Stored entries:
- - -

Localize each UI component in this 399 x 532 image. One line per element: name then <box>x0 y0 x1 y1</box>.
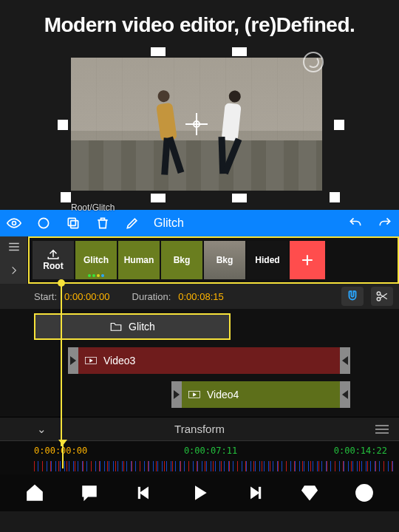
help-icon[interactable] <box>351 480 378 506</box>
ruler-tick: 0:00:00:00 <box>34 446 87 456</box>
diamond-icon[interactable] <box>296 480 323 506</box>
playhead[interactable] <box>61 282 62 446</box>
ruler-tick: 0:00:07:11 <box>184 446 237 456</box>
clip-handle[interactable] <box>340 347 350 374</box>
clip-handle[interactable] <box>68 347 78 374</box>
svg-rect-3 <box>68 218 75 225</box>
redo-icon[interactable] <box>377 215 393 231</box>
shelf-sidebar <box>0 236 28 284</box>
clip-video4[interactable]: Video4 <box>171 381 350 408</box>
crosshair-icon <box>185 113 208 135</box>
root-label: Root <box>43 261 63 271</box>
shelf-item-glitch[interactable]: Glitch <box>75 241 117 279</box>
start-label: Start: <box>34 291 57 302</box>
preview-canvas[interactable]: Root/Glitch <box>40 47 359 210</box>
duration-label: Duration: <box>132 291 171 302</box>
bottom-bar <box>0 474 399 511</box>
copy-icon[interactable] <box>65 215 81 231</box>
resize-handle[interactable] <box>61 192 71 202</box>
svg-point-5 <box>377 298 381 301</box>
shelf-item-human[interactable]: Human <box>118 241 160 279</box>
magnet-icon[interactable] <box>341 287 364 306</box>
video-icon <box>188 389 201 400</box>
svg-point-1 <box>38 218 48 228</box>
resize-handle[interactable] <box>151 47 166 56</box>
duration-value[interactable]: 0:00:08:15 <box>178 291 223 302</box>
clip-shelf: Root Glitch Human Bkg Bkg Hided + <box>28 236 399 284</box>
list-icon[interactable] <box>7 242 21 255</box>
edit-icon[interactable] <box>124 215 140 231</box>
preview-video <box>71 58 322 191</box>
trash-icon[interactable] <box>95 215 111 231</box>
rotate-icon[interactable] <box>303 52 324 72</box>
comment-icon[interactable] <box>76 480 103 506</box>
video-icon <box>84 355 98 366</box>
undo-icon[interactable] <box>347 215 364 231</box>
expand-icon[interactable] <box>9 265 19 279</box>
resize-handle[interactable] <box>232 47 247 56</box>
headline: Modern video editor, (re)Defined. <box>0 0 399 47</box>
resize-handle[interactable] <box>232 194 247 202</box>
play-icon[interactable] <box>186 480 213 506</box>
folder-icon <box>109 321 123 332</box>
shelf-item-bkg2[interactable]: Bkg <box>204 241 245 279</box>
svg-rect-9 <box>259 487 261 498</box>
transform-panel-header[interactable]: ⌄ Transform <box>0 417 399 440</box>
resize-handle[interactable] <box>330 192 340 202</box>
svg-point-4 <box>377 292 381 296</box>
clip-handle[interactable] <box>340 381 350 408</box>
svg-rect-2 <box>71 221 78 228</box>
resize-handle[interactable] <box>151 194 166 202</box>
chevron-down-icon: ⌄ <box>37 423 47 436</box>
resize-handle[interactable] <box>58 120 68 130</box>
time-ruler[interactable]: 0:00:00:00 0:00:07:11 0:00:14:22 <box>0 440 399 474</box>
step-back-icon[interactable] <box>132 480 158 506</box>
scissors-icon[interactable] <box>371 287 393 306</box>
record-icon[interactable] <box>35 215 52 231</box>
timeline-tracks[interactable]: Glitch Video3 Video4 <box>0 309 399 417</box>
timing-row: Start: 0:00:00:00 Duration: 0:00:08:15 <box>0 284 399 309</box>
svg-rect-8 <box>138 487 140 498</box>
step-forward-icon[interactable] <box>241 480 267 506</box>
breadcrumb: Root/Glitch <box>71 202 115 213</box>
visibility-icon[interactable] <box>6 215 22 231</box>
root-button[interactable]: Root <box>33 241 74 279</box>
toolbar-title: Glitch <box>154 216 184 230</box>
add-button[interactable]: + <box>290 241 325 279</box>
resize-handle[interactable] <box>334 120 344 130</box>
clip-glitch[interactable]: Glitch <box>34 313 231 340</box>
clip-video3[interactable]: Video3 <box>68 347 350 374</box>
start-value[interactable]: 0:00:00:00 <box>64 291 109 302</box>
svg-point-0 <box>13 222 16 225</box>
shelf-item-hided[interactable]: Hided <box>247 241 288 279</box>
panel-menu-icon[interactable] <box>375 425 389 434</box>
ruler-tick: 0:00:14:22 <box>334 446 387 456</box>
clip-handle[interactable] <box>171 381 182 408</box>
shelf-item-bkg1[interactable]: Bkg <box>161 241 202 279</box>
toolbar: Glitch <box>0 210 399 236</box>
home-icon[interactable] <box>21 480 48 506</box>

- - -

Task details: Every line of the records above must reappear exactly, though the pictures must not.

Solution:
Localize each UI component in this 399 x 532 image. One line per element: name then <box>x0 y0 x1 y1</box>.
help-icon[interactable] <box>351 480 378 506</box>
ruler-tick: 0:00:00:00 <box>34 446 87 456</box>
diamond-icon[interactable] <box>296 480 323 506</box>
playhead[interactable] <box>61 282 62 446</box>
ruler-tick: 0:00:07:11 <box>184 446 237 456</box>
clip-handle[interactable] <box>340 347 350 374</box>
clip-handle[interactable] <box>68 347 78 374</box>
svg-rect-3 <box>68 218 75 225</box>
redo-icon[interactable] <box>377 215 393 231</box>
shelf-sidebar <box>0 236 28 284</box>
clip-video4[interactable]: Video4 <box>171 381 350 408</box>
crosshair-icon <box>185 113 208 135</box>
root-label: Root <box>43 261 63 271</box>
shelf-item-glitch[interactable]: Glitch <box>75 241 117 279</box>
start-label: Start: <box>34 291 57 302</box>
preview-canvas[interactable]: Root/Glitch <box>40 47 359 210</box>
duration-label: Duration: <box>132 291 171 302</box>
bottom-bar <box>0 474 399 511</box>
copy-icon[interactable] <box>65 215 81 231</box>
resize-handle[interactable] <box>61 192 71 202</box>
svg-point-5 <box>377 298 381 301</box>
shelf-item-human[interactable]: Human <box>118 241 160 279</box>
magnet-icon[interactable] <box>341 287 364 306</box>
video-icon <box>188 389 201 400</box>
svg-point-1 <box>38 218 48 228</box>
resize-handle[interactable] <box>151 47 166 56</box>
duration-value[interactable]: 0:00:08:15 <box>178 291 223 302</box>
clip-shelf: Root Glitch Human Bkg Bkg Hided + <box>28 236 399 284</box>
list-icon[interactable] <box>7 242 21 255</box>
edit-icon[interactable] <box>124 215 140 231</box>
preview-video <box>71 58 322 191</box>
trash-icon[interactable] <box>95 215 111 231</box>
rotate-icon[interactable] <box>303 52 324 72</box>
comment-icon[interactable] <box>76 480 103 506</box>
video-icon <box>84 355 98 366</box>
undo-icon[interactable] <box>347 215 364 231</box>
expand-icon[interactable] <box>9 265 19 279</box>
resize-handle[interactable] <box>232 47 247 56</box>
headline: Modern video editor, (re)Defined. <box>0 0 399 47</box>
resize-handle[interactable] <box>232 194 247 202</box>
play-icon[interactable] <box>186 480 213 506</box>
folder-icon <box>109 321 123 332</box>
shelf-item-bkg2[interactable]: Bkg <box>204 241 245 279</box>
svg-rect-9 <box>259 487 261 498</box>
transform-panel-header[interactable]: ⌄ Transform <box>0 417 399 440</box>
resize-handle[interactable] <box>330 192 340 202</box>
svg-point-4 <box>377 292 381 296</box>
clip-handle[interactable] <box>340 381 350 408</box>
svg-rect-2 <box>71 221 78 228</box>
resize-handle[interactable] <box>151 194 166 202</box>
chevron-down-icon: ⌄ <box>37 423 47 436</box>
resize-handle[interactable] <box>58 120 68 130</box>
time-ruler[interactable]: 0:00:00:00 0:00:07:11 0:00:14:22 <box>0 440 399 474</box>
step-back-icon[interactable] <box>132 480 158 506</box>
scissors-icon[interactable] <box>371 287 393 306</box>
record-icon[interactable] <box>35 215 52 231</box>
timeline-tracks[interactable]: Glitch Video3 Video4 <box>0 309 399 417</box>
timing-row: Start: 0:00:00:00 Duration: 0:00:08:15 <box>0 284 399 309</box>
svg-rect-8 <box>138 487 140 498</box>
step-forward-icon[interactable] <box>241 480 267 506</box>
breadcrumb: Root/Glitch <box>71 202 115 213</box>
visibility-icon[interactable] <box>6 215 22 231</box>
root-button[interactable]: Root <box>33 241 74 279</box>
toolbar-title: Glitch <box>154 216 184 230</box>
add-button[interactable]: + <box>290 241 325 279</box>
resize-handle[interactable] <box>334 120 344 130</box>
clip-glitch[interactable]: Glitch <box>34 313 231 340</box>
clip-video3[interactable]: Video3 <box>68 347 350 374</box>
start-value[interactable]: 0:00:00:00 <box>64 291 109 302</box>
svg-point-0 <box>13 222 16 225</box>
shelf-item-hided[interactable]: Hided <box>247 241 288 279</box>
panel-menu-icon[interactable] <box>375 425 389 434</box>
ruler-tick: 0:00:14:22 <box>334 446 387 456</box>
clip-handle[interactable] <box>171 381 182 408</box>
shelf-item-bkg1[interactable]: Bkg <box>161 241 202 279</box>
toolbar: Glitch <box>0 210 399 236</box>
home-icon[interactable] <box>21 480 48 506</box>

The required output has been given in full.